The following poem from acclaimed author and poet, Margaret Atwood, is part of her 1971 Power Politics poetry collection:
you fit into me
like a hook into an eye
a fish hook
an open eye
That might be the most powerful short poem I’ve ever read. It’s only 16 words, but whew boy. Sometimes I like when language sings with its beauty and the way certain poets and authors are able to configure it in just the right way to hit the highest of notes. But sometimes, like with this Atwood poem, I like language to knock me down.
To quite simply make me go, “Whoa.”
I think there are a few ways to read this poem, and without the context of knowing how Atwood was writing in 1971 and in particular, how this poem fits into the Power Politics collection, I could be missing author intent in how to interpret it. But, of course, the beauty of art is that the beholder can interpret it how they see it, even if that might be different from the author.
When I read this the first time (which was about 10 minutes ago), I thought, “That’s love. That’s describing love.” The romanticized idea of love, at least, perhaps even the unhealthy idea of love. That is, the idea that a full love is painful, but that it’s almost a utilitarian bargain that the pain is worth it?
And in this case, “an open eye,” seems to suggest that the recipient is willing to enter into that bargain consensually.
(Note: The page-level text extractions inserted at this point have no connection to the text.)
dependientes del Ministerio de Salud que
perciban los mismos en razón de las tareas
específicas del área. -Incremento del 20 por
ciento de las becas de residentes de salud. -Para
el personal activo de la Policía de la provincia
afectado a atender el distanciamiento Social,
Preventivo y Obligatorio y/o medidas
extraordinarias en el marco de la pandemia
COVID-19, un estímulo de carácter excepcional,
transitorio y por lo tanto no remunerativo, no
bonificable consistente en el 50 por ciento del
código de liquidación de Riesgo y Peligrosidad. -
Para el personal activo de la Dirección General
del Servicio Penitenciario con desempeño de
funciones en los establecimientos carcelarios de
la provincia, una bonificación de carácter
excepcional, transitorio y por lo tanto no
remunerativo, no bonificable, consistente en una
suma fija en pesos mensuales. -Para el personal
However, there’s also the sense with the imagery of a “fish hook,” that the recipient is bait, and may be unwittingly entering into a bargain without knowing the full terms. In that interpretation, we can think of love as blinding us to red flags simmering under the surface, waiting to unfurl its warning call.
Then there’s even the basic idea of “you fit into me.” When it comes to love, the romanticized idea of it again, we seem to think our lovers are destined to fit with us, to be compatible with us, otherwise we wouldn’t take them as lovers, right? But perhaps we try to conform a jigsaw puzzle into a slot it’s not meant for, but our brains need to finish the puzzle, so we try to smash that puzzle piece into the slot. That also fits into the idea of love being blind and causing delusion.
But delusion also doesn’t much fit with “an open eye.”
This is a truly great work of art that’s doing so much with so little. There’s not even any fancy words or clever rhymes with this poem. It’s just raw and lays it out there for you. I have more I want to say about this poem, but I think it’s worth leaving it here for now.
For example, there’s much to be said about the style choice for the title itself: [you fit into me]. That seems almost an aesthetic choice inasmuch as a thematic choice, albeit, those can be one-in-the-same.
Notice, I tend to ramble when I get excited by a poem? And I said I was going to stop interpreting for now, and then added more sentences of interpretation? Gah.
What do you think this poem means? Do you like this poem?